About this task |
Copy each of the entries below faithfully, setting aside any pictures.
-------
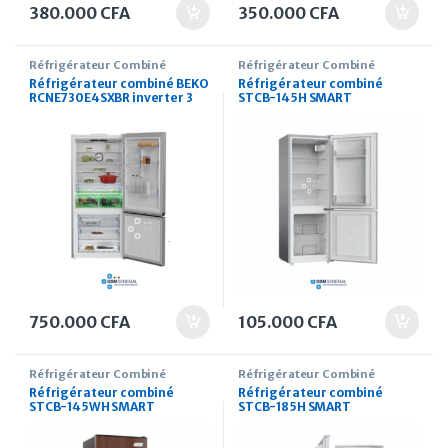
380.000
CFA
350.000
CFA
Réfrigérateur Combiné
Réfrigérateur Combiné
Réfrigérateur combiné BEKO
Réfrigérateur combiné
RCNE730E4SXBR inverter 3
STCB-145H SMART
tiroirs nofrost 730 Litres
TECHNOLOGY 106 Litres
750.000
CFA
105.000
CFA
Réfrigérateur Combiné
Réfrigérateur Combiné
Réfrigérateur combiné
Réfrigérateur combiné
STCB-145WH SMART
STCB-185H SMART
TECHNOLOGY 106 Litres
TECHNOLOGY 136 Litres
-------
Response box |
380.000
CFA
350.000
CFA
Réfrigérateur Combiné
Réfrigérateur Combiné
Réfrigérateur combiné BEKO
Réfrigérateur combiné
RCNE730E4SXBR inverter 3
STCB-145H SMART
tiroirs nofrost 730 Litres
TECHNOLOGY 106 Litres
750.000
CFA
105.000
CFA
Réfrigérateur Combiné
Réfrigérateur Combiné
Réfrigérateur combiné
Réfrigérateur combiné
STCB-145WH SMART
STCB-185H SMART
TECHNOLOGY 106 Litres
TECHNOLOGY 136 Litres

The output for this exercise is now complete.